Big Data and Data Science Recap 2016
As the year draws to a close, I’d like to take the opportunity to reflect on what I’ve learnt in 2016. Towards the start of this year, I started a blog as a tool to simply store information on topics I’d learnt so that I could revisit them when needed.
I then had a revelation that this information would not only be useful to me, but to others in my field: so I began sharing it!
I integrated Google Analytics and this has allowed me to track how the blog has grown from a couple hundred sessions a month to over two thousand and has been slowly rising!
The spike has been due to the increased volume of blog posts, after setting myself a challenge to write a post a week since around June/July.
So what have I learnt and what could you learn from my posts? And what will I be doing with the blog next year?
End of Year Recap
10 Steps to Big Data:
- Learn how to ingest data from your Data Warehouse into Hadoop with Apache SQOOP and Apache Flume!

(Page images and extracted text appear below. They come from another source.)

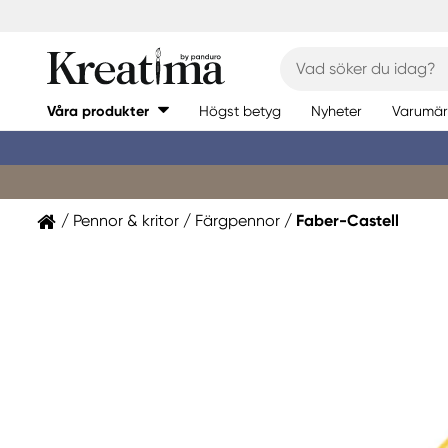
Våra produkter
Högst betyg
Nyheter
Varumär
Pennor & kritor
Färgpennor
Faber-Castell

- Transform your data into Hive structures ready for analytics using Pentaho Data Integration for ETL
- Find out what I learnt from the Strata and Hadoop World Conference in London
- Understand Real Time Streaming concepts through Apache Kafka and How to scale spark streaming applications
- Use Apache Kudu for RDMS like data storage alongside your Hadoop cluster
- My most popular post of the year! Learn how to improve the performance of your Spark applications
- Build a search engine with Elasticsearch
- Begin performing analytics on your data in Real-Time with Apache Spark
- Follow the Big Data Journey to learn the whole Big Data pipeline from ingestion to analytics — Part 1, Part 2, Part 3 and Part 4
- Understand the differences between RDBMS and NoSQL data stores and gain knowledge of how to use Apache HBase
The road to Data Science:
- Take the Data Science 101 class
- See how we run our first Data Science Hackathon at Capgemini
- Step into Machine Learning with this simple intro on Naive Bayes
- Step 2 of classification — Support Vector Machines
- Finishing off classification with Decision Trees
- Moving into Clustering for recommendations with K-Means clustering
- Sarcasm Detection using Machine Learning in Spark
- How can machines better understand textual data with Natural Language Processing
- What did I learn from being a part of an evolving agile team at a large company.

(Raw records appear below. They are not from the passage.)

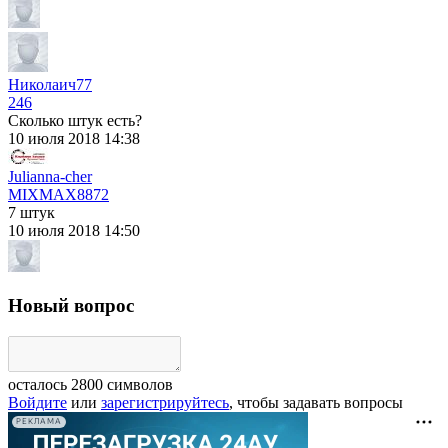
Николаич77
246
Сколько штук есть?
10 июля 2018 14:38
Julianna-cher
MIXMAX
8872
7 штук
10 июля 2018 14:50
Новый вопрос
осталось
2800
символов
Войдите
или
зарегистрируйтесь
, чтобы задавать вопросы
РЕКЛАМА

- I went to SAS Forum in the UK for their new product launch
- Some android programming to build a fitness app — this was a neat algorithm to calculate how far you’ve ran without using GPS
I will continue to issue my newsletter in the new year so please sign up by clicking here if you haven’t already.
I will also look to introduce new types of content to the blog. Don’t worry, the technical big data and data science posts will still exists however I will look to bring in posts on other topics such as process and behavior improvement and the tools and techniques I use to improve how I live and work.
Thanks for a great year and I hope you all enjoy your holidays.